Will Schmitt, THE PRESS DEMOCRAT

A development calling for more than 200 new homes in southwest Santa Rosa is headed back to the drawing board.

The City Council voted 6-0 on Tuesday night to send the proposed Dutton Meadows subdivision back to the Planning Commission, which voted against the project in February.

City staff took the rare stance of opposing the housing project, based on concerns about how the developer, San Ramon-based Trumark Homes, planned to build nearby roads in conflict with the city’s vision for the area.

The council’s move gives city staff and Trumark more time to negotiate the layout of future roads connecting the project’s 130 two-story homes and 81 secondary units to the rest of the city. It also allows Santa Rosa’s elected officials to avoid shooting down a large housing project, which the city has generally welcomed with open arms as it seeks to create new places to live and rebuild from the October 2017 fires, which destroyed roughly 3,000 homes in the city.

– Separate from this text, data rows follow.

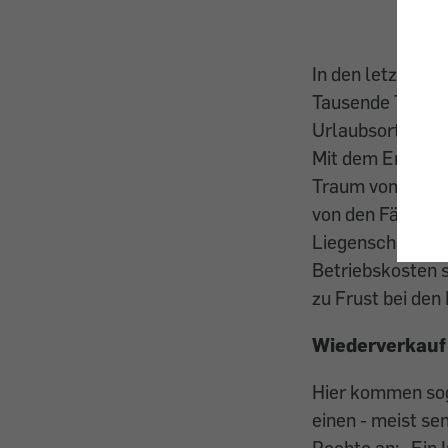
In den letzten 
Tausende Touris
Urlaubsorten er
Mit dem Erwerb 
Traum vom eigene
von den Fällen, 
Liegenschaft, bz
Betriebskosten s
zu Frust bei den
Wiederverkauf
Hier kommen sog
einen - meist se
Rechte an: „Ein 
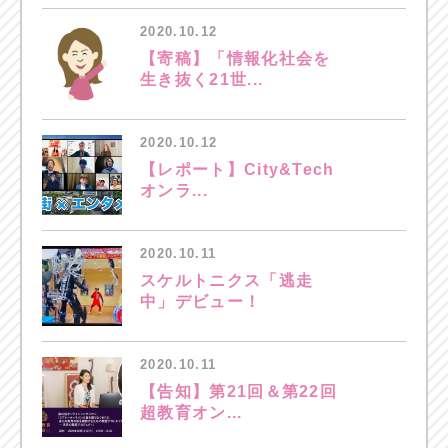
2020.10.12
【寄稿】「情報化社会を
生き抜く21世...
2020.10.12
【レポート】City&Tech
オンラ...
2020.10.11
スケルトニクス「逃走
中」デビュー！
2020.10.11
【告知】第21回＆第22回
超教育オン...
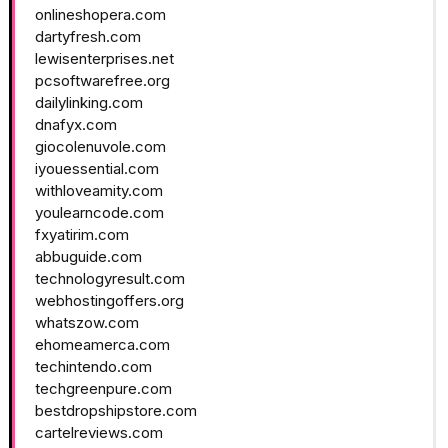
onlineshopera.com
dartyfresh.com
lewisenterprises.net
pcsoftwarefree.org
dailylinking.com
dnafyx.com
giocolenuvole.com
iyouessential.com
withloveamity.com
youlearncode.com
fxyatirim.com
abbuguide.com
technologyresult.com
webhostingoffers.org
whatszow.com
ehomeamerca.com
techintendo.com
techgreenpure.com
bestdropshipstore.com
cartelreviews.com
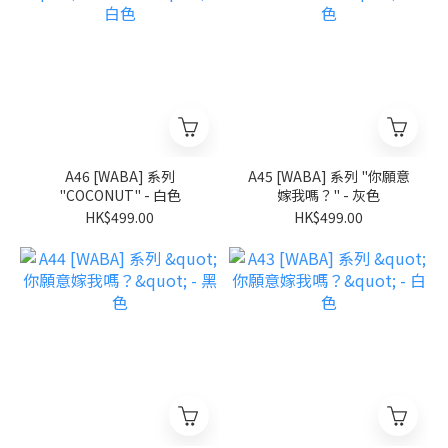
A46 [WABA] 系列
A45 [WABA] 系列 "你願意
"COCONUT" - 白色
嫁我嗎？" - 灰色
HK$499.00
HK$499.00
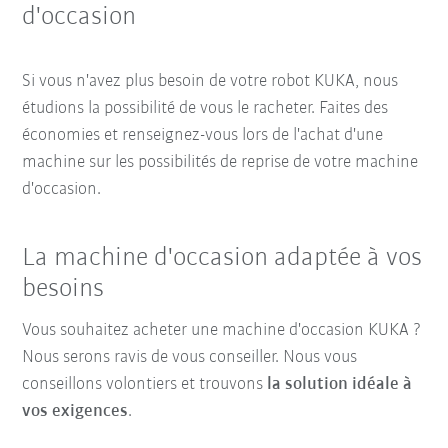
d'occasion
Si vous n'avez plus besoin de votre robot KUKA, nous
étudions la possibilité de vous le racheter. Faites des
économies et renseignez-vous lors de l'achat d'une
machine sur les possibilités de reprise de votre machine
d'occasion.
La machine d'occasion adaptée à vos
besoins
Vous souhaitez acheter une machine d'occasion KUKA ?
Nous serons ravis de vous conseiller. Nous vous
conseillons volontiers et trouvons
la solution idéale à
vos exigences
.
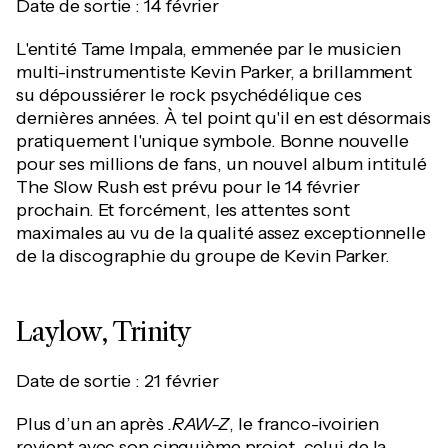
Date de sortie : 14 février
L'entité Tame Impala, emmenée par le musicien
multi-instrumentiste Kevin Parker, a brillamment
su dépoussiérer le rock psychédélique ces
dernières années. À tel point qu'il en est désormais
pratiquement l'unique symbole. Bonne nouvelle
pour ses millions de fans, un nouvel album intitulé
The Slow Rush est prévu pour le 14 février
prochain. Et forcément, les attentes sont
maximales au vu de la qualité assez exceptionnelle
de la discographie du groupe de Kevin Parker.
Laylow, Trinity
Date de sortie : 21 février
Plus d’un an après
.RAW-Z
, le franco-ivoirien
revient avec son cinquième projet, celui de la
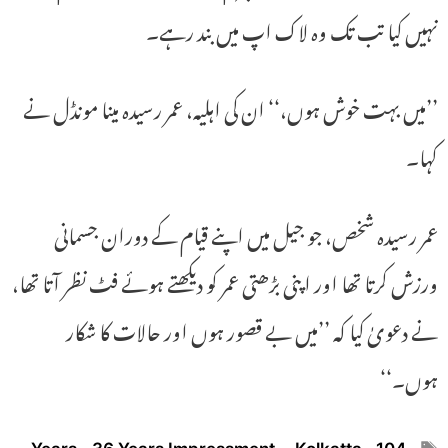
نہیں کیا تب تک وہ لاک اپ میں بند رہے۔
’’میں بہت خوش ہوں،‘‘ ان کی اہلیہ، عمر رسیدہ مینا مونڈل نے
کہا۔
عمر رسیدہ شخص، جو جیل میں اپنے قیام کے دوران جسمانی
ورزش کرتا تھا اور اپنی بڑھتی عمر کو دیکھتے ہوئے فٹ نظر آتا تھا،
نے دعویٰ کیا کہ ’’میں بے قصور ہوں اور حالات کا شکار
ہوں۔‘‘
Tags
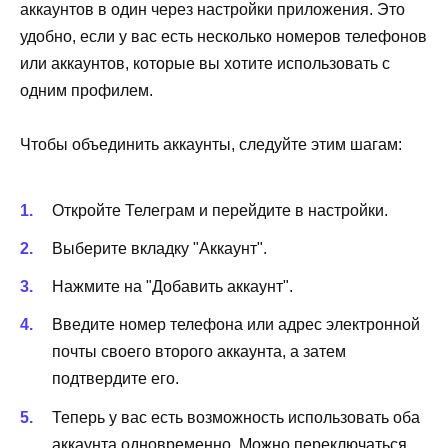
аккаунтов в один через настройки приложения. Это
удобно, если у вас есть несколько номеров телефонов
или аккаунтов, которые вы хотите использовать с
одним профилем.
Чтобы объединить аккаунты, следуйте этим шагам:
Откройте Телеграм и перейдите в настройки.
Выберите вкладку "Аккаунт".
Нажмите на "Добавить аккаунт".
Введите номер телефона или адрес электронной
почты своего второго аккаунта, а затем
подтвердите его.
Теперь у вас есть возможность использовать оба
аккаунта одновременно. Можно переключаться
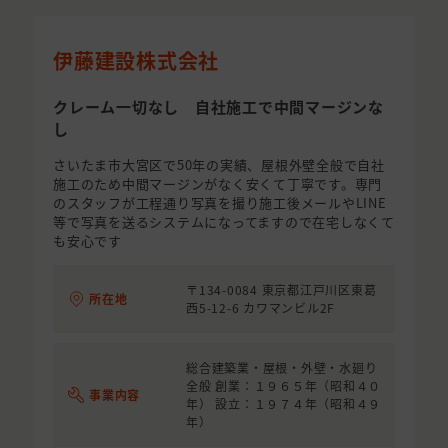
伊藤建設株式会社
クレーム一切なし 自社施工で中間マージンな
し
さいたま市大宮区で50年の実績、屋根外壁全般で自社
施工のため中間マージンがなく安くて丁寧です。専門
のスタッフが工程通り写真を撮り施工後メールやLINE
等で写真を送るシステムになってますので在宅しなくて
も安心です
〒134-0084 東京都江戸川区東葛
所在地
西5-12-6 カワマンビル2F
総合建築業・屋根・外壁・水廻り
全般 創業：１９６５年（昭和４０
事業内容
年） 設立：１９７４年（昭和４９
年）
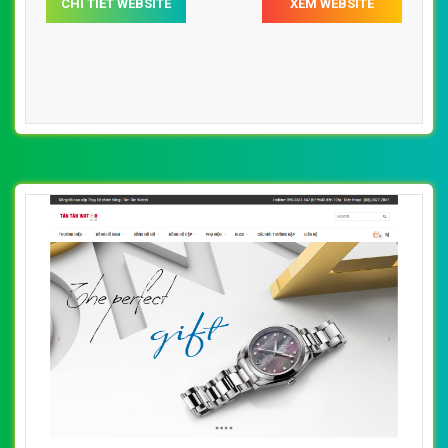
CHI TIẾT WEBSITE
XEM WEBSITE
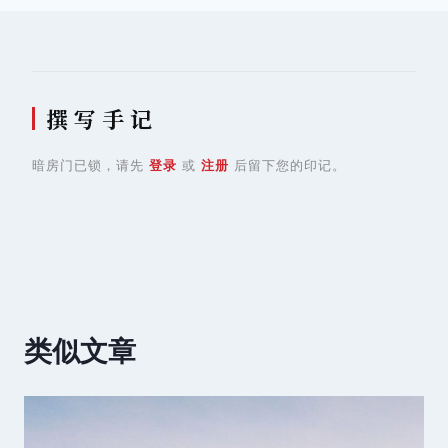
航
撰 写 手 记
暗房门已锁，请先
登录
或
注册
后留下您的印记。
类似文章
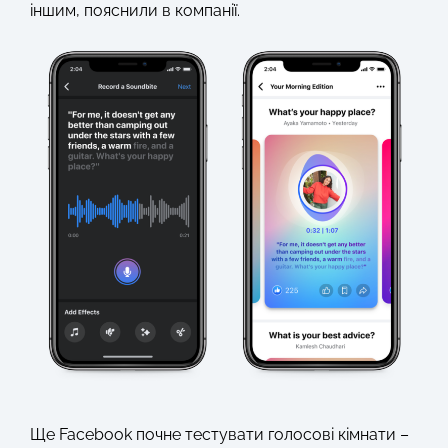
іншим, пояснили в компанії.
Ще Facebook почне тестувати голосові кімнати –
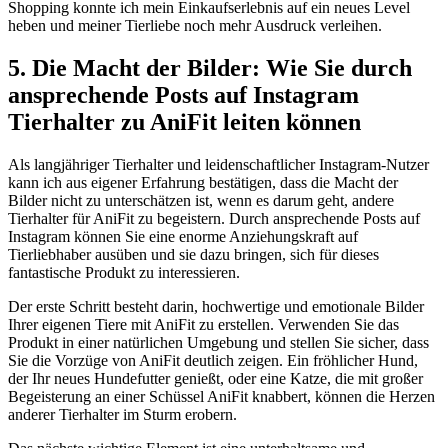
Shopping konnte ich⁢ mein Einkaufserlebnis auf ein‍ neues‍ Level⁤
heben und⁣ meiner Tierliebe ‍noch ​mehr ⁢Ausdruck ​verleihen.
5. Die⁣ Macht der Bilder: Wie​ Sie durch
ansprechende​ Posts auf‍ Instagram
Tierhalter ‍zu AniFit leiten ‌können
Als ​langjähriger Tierhalter⁤ und leidenschaftlicher⁣ Instagram-Nutzer
kann ich aus ⁤eigener Erfahrung ​bestätigen, dass die⁣ Macht der
Bilder nicht zu ‍unterschätzen‌ ist, wenn es darum geht, andere⁢
Tierhalter ⁤für⁤ AniFit zu begeistern. ⁢Durch ansprechende ⁤Posts auf
Instagram‌ können Sie eine enorme Anziehungskraft auf
Tierliebhaber ausüben und ​sie dazu bringen, sich für⁣ dieses
fantastische‍ Produkt zu interessieren.
Der erste Schritt besteht darin, hochwertige‍ und ⁣emotionale Bilder
Ihrer eigenen Tiere mit AniFit zu erstellen. Verwenden Sie das
Produkt in einer natürlichen Umgebung und‌ stellen Sie sicher, dass
Sie die Vorzüge von AniFit ‌deutlich ‍zeigen. Ein fröhlicher Hund,
der Ihr neues ​Hundefutter‍ genießt, oder eine Katze, die mit großer
Begeisterung an einer Schüssel⁢ AniFit knabbert, können die Herzen
anderer Tierhalter im⁢ Sturm erobern.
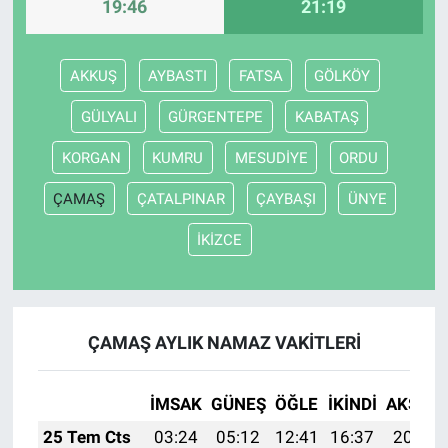
19:46
21:19
AKKUŞ
AYBASTI
FATSA
GÖLKÖY
GÜLYALI
GÜRGENTEPE
KABATAŞ
KORGAN
KUMRU
MESUDİYE
ORDU
ÇAMAŞ
ÇATALPINAR
ÇAYBAŞI
ÜNYE
İKİZCE
ÇAMAŞ AYLIK NAMAZ VAKITLERI
İMSAK
GÜNEŞ
ÖĞLE
İKINDI
AKŞAM
25 Tem Cts
03:24
05:12
12:41
16:37
20:01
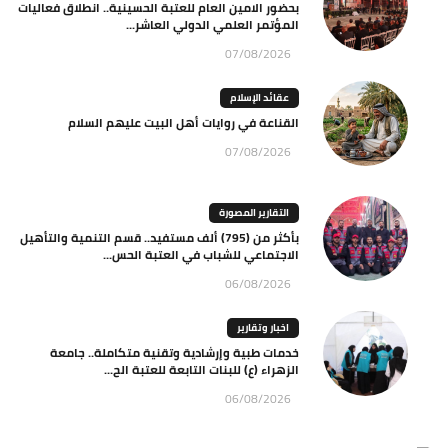
بحضور الامين العام للعتبة الحسينية.. انطلاق فعاليات
المؤتمر العلمي الدولي العاشر...
07/08/2026
عقائد الإسلام
القناعة في روايات أهل البيت عليهم السلام
07/08/2026
التقارير المصورة
بأكثر من (795) ألف مستفيد.. قسم التنمية والتأهيل
الاجتماعي للشباب في العتبة الحس...
06/08/2026
اخبار وتقارير
خدمات طبية وإرشادية وتقنية متكاملة.. جامعة
الزهراء (ع) للبنات التابعة للعتبة الح...
06/08/2026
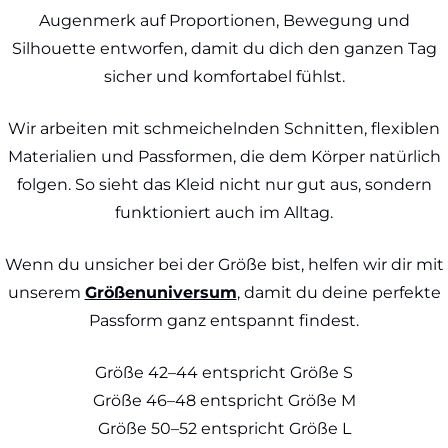
Augenmerk auf Proportionen, Bewegung und
Silhouette entworfen, damit du dich den ganzen Tag
sicher und komfortabel fühlst.
Wir arbeiten mit schmeichelnden Schnitten, flexiblen
Materialien und Passformen, die dem Körper natürlich
folgen. So sieht das Kleid nicht nur gut aus, sondern
funktioniert auch im Alltag.
Wenn du unsicher bei der Größe bist, helfen wir dir mit
unserem
Größenuniversum
, damit du deine perfekte
Passform ganz entspannt findest.
Größe 42–44 entspricht Größe S
Größe 46–48 entspricht Größe M
Größe 50–52 entspricht Größe L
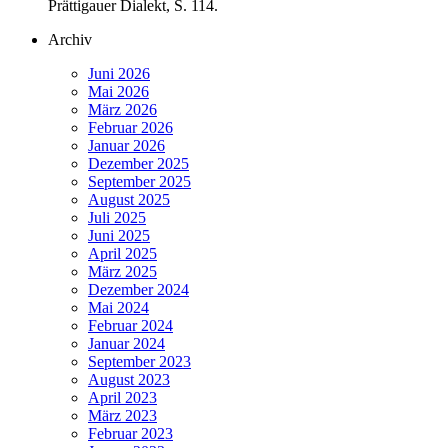
Prättigauer Dialekt, S. 114.
Archiv
Juni 2026
Mai 2026
März 2026
Februar 2026
Januar 2026
Dezember 2025
September 2025
August 2025
Juli 2025
Juni 2025
April 2025
März 2025
Dezember 2024
Mai 2024
Februar 2024
Januar 2024
September 2023
August 2023
April 2023
März 2023
Februar 2023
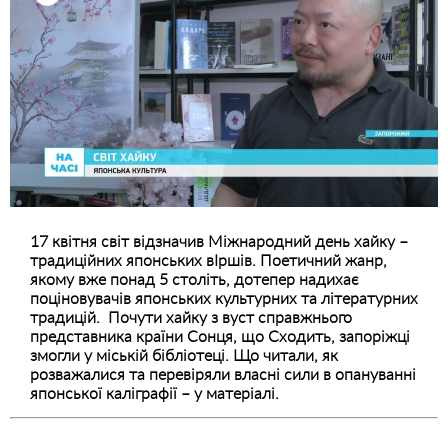
17 квітня світ відзначив Міжнародний день хайку –
традиційних японських вІршів. Поетичний жанр,
якому вже понад 5 століть, дотепер надихає
поціновувачів японських культурних та літературних
традицій. Почути хайку з вуст справжнього
представника країни Сонця, що Сходить, запоріжці
змогли у міській бібліотеці. Що читали, як
розважалися та перевіряли власні сили в опануванні
японської каліграфії – у матеріалі.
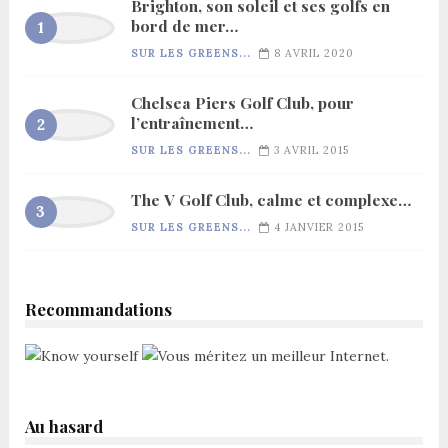
Brighton, son soleil et ses golfs en
bord de mer…
SUR LES GREENS...
8 AVRIL 2020
Chelsea Piers Golf Club, pour
l’entraînement…
SUR LES GREENS...
3 AVRIL 2015
The V Golf Club, calme et complexe…
SUR LES GREENS...
4 JANVIER 2015
Recommandations
Au hasard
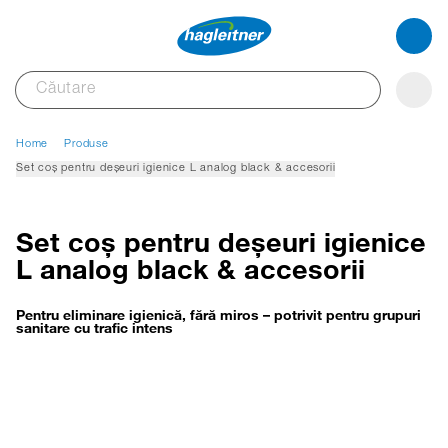
Home
Produse
Set coș pentru deșeuri igienice L analog black & accesorii
Set coș pentru deșeuri igienice
L analog black & accesorii
Pentru eliminare igienică, fără miros – potrivit pentru grupuri
sanitare cu trafic intens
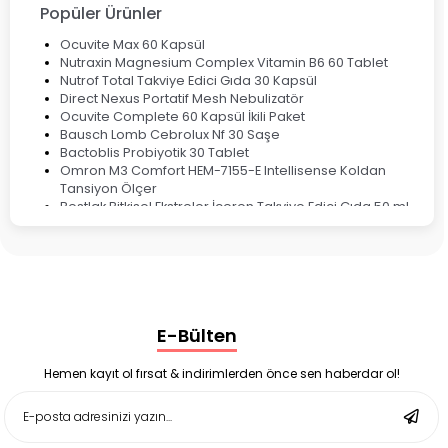
Popüler Ürünler
Ocuvite Max 60 Kapsül
Nutraxin Magnesium Complex Vitamin B6 60 Tablet
Nutrof Total Takviye Edici Gıda 30 Kapsül
Direct Nexus Portatif Mesh Nebulizatör
Ocuvite Complete 60 Kapsül İkili Paket
Bausch Lomb Cebrolux Nf 30 Saşe
Bactoblis Probiyotik 30 Tablet
Omron M3 Comfort HEM-7155-E Intellisense Koldan
Tansiyon Ölçer
Bestlak Bitkisel Ekstreler İçeren Takviye Edici Gıda 50 ml
Bruno Baby Nazal Aspiratör Yedek Ucu 10'lu
Corega Super Naneli Diş Protezi Yapıştırıcı Krem 40 gr
Ligone Probiyotik 30 Kapsül
Black Berry Geciktirici Sprey 25 ml
Nutrof Total Takviye Edici Gıda 30 Kapsül
Supradyn Energy Focus 30 Tablet
E-Bülten
Enterogermina Family 5 ml 20 Flakon
Deep Flex Stres Azaltıcı ve Enerji Dengeleyici Topraklama
Matı Set 40x60 cm
Hemen kayıt ol fırsat & indirimlerden önce sen haberdar ol!
Deep Flex Stres Azaltıcı ve Enerji Dengeleyici Topraklama
Matı Set 25x35 cm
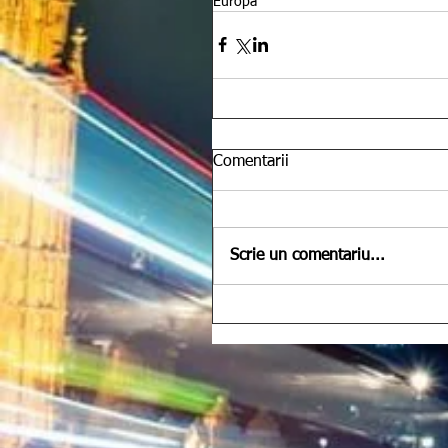
Europa
Comentarii
Scrie un comentariu...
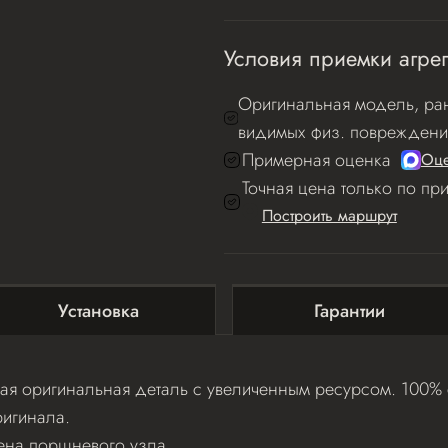
Условия приемки агрег
Оригинальная модель, ран
видимых физ. повреждени
Примерная оценка
Оце
Точная цена только по пр
Построить маршрут
Установка
Гарантии
я оригинальная деталь с увеличенным ресурсом. 100% с
игинала.
ена поршневого узла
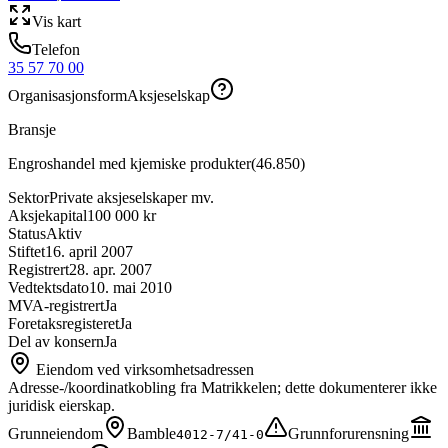
Vis kart
Telefon
35 57 70 00
Organisasjonsform
Aksjeselskap
Bransje
Engroshandel med kjemiske produkter
(
46.850
)
Sektor
Private aksjeselskaper mv.
Aksjekapital
100 000 kr
Status
Aktiv
Stiftet
16. april 2007
Registrert
28. apr. 2007
Vedtektsdato
10. mai 2010
MVA-registrert
Ja
Foretaksregisteret
Ja
Del av konsern
Ja
Eiendom ved virksomhetsadressen
Adresse-/koordinatkobling fra Matrikkelen; dette dokumenterer ikke
juridisk eierskap.
Grunneiendom
Bamble
Grunnforurensning
4012-7/41-0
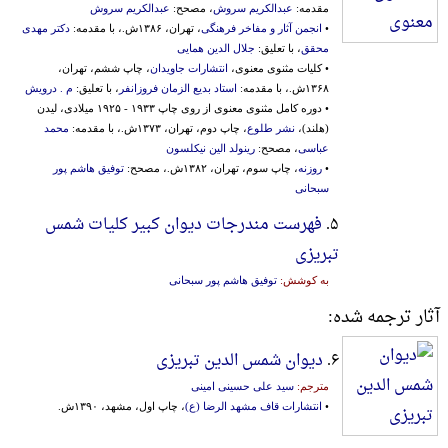
مقدمه:
عبدالکریم سروش
، مصحح:
عبدالکریم سروش
•
انجمن آثار و مفاخر فرهنگی
، تهران، ۱۳۸۶ش.، با مقدمه:
دکتر مهدی
محقق
، با تعلیق:
جلال الدین همایی
• کلیات مثنوی معنوی،
انتشارات جاویدان
، چاپ ششم، تهران،
۱۳۶۸ش.، با مقدمه:
استاد بدیع الزمان فروزانفر
، با تعلیق:
م . درویش
• دوره کامل مثنوی معنوی از روی‌ چاپ‌ ۱۹۳۳ - ۱۹۲۵ میلادی‌، لیدن‌
(هلند)،
نشر طلوع
، چاپ دوم، تهران، ۱۳۷۳ش.، با مقدمه:
محمد
عباسی
، مصحح:
رینولد الین نیکلسون
•
روزنه
، چاپ سوم، تهران، ۱۳۸۲ش.، مصحح:
توفیق هاشم پور
سبحانی
۵.
فهرست مندرجات دیوان کبیر کلیات شمس
تبریزی
به کوشش:
توفیق هاشم پور سبحانی
آثار ترجمه شده:
۶.
دیوان شمس الدین تبریزی
مترجم:
سید علی حسینی امینی
•
انتشارات قاف مشهد الرضا (ع)
، چاپ اول، مشهد، ۱۳۹۰ش.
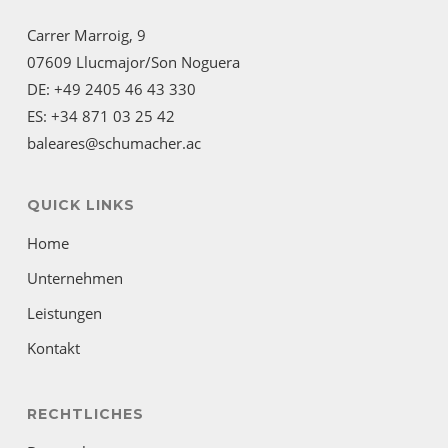
Carrer Marroig, 9
07609 Llucmajor/Son Noguera
DE: +49 2405 46 43 330
ES: +34 871 03 25 42
baleares@schumacher.ac
QUICK LINKS
Home
Unternehmen
Leistungen
Kontakt
RECHTLICHES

City planners didn’t object to the new housing — located on about 18.5 acres near the intersection of Hearn Avenue and Dutton Meadow — but to Trumark’s plans for building out local roads significantly different from older city plans envisioned for the greater Roseland area. Trumark’s position, which did not budge Tuesday, is that Santa Rosa’s preferred street alignment removes the potential for 52 homes, which prevents the project from penciling out.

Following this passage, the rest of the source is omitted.